> Work to be completed
Please output the line containing "10h à 13h et de 14h à 19h" and all lines that follow it in the data below, exactly, with no pictures.

> Given information
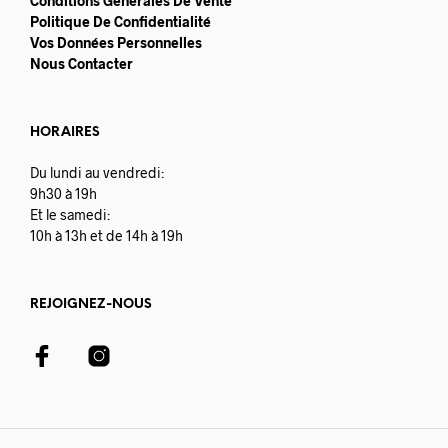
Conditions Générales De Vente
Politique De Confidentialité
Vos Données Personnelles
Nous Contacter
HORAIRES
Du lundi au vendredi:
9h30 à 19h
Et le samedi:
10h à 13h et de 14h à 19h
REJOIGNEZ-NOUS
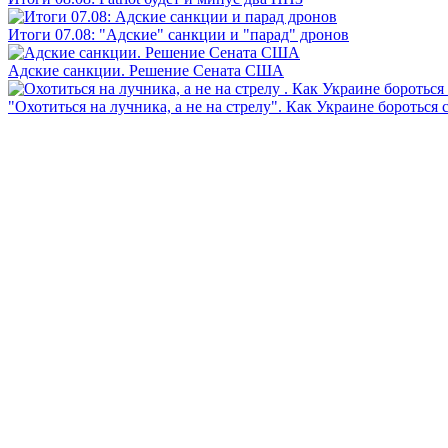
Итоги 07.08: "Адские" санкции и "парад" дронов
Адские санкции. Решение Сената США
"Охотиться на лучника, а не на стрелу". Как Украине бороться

> Exercise answer
10h à 13h et de 14h à 19h
REJOIGNEZ-NOUS
Итоги 07.08: "Адские" санкции и "парад" дронов
Адские санкции. Решение Сената США
"Охотиться на лучника, а не на стрелу". Как Украине бороться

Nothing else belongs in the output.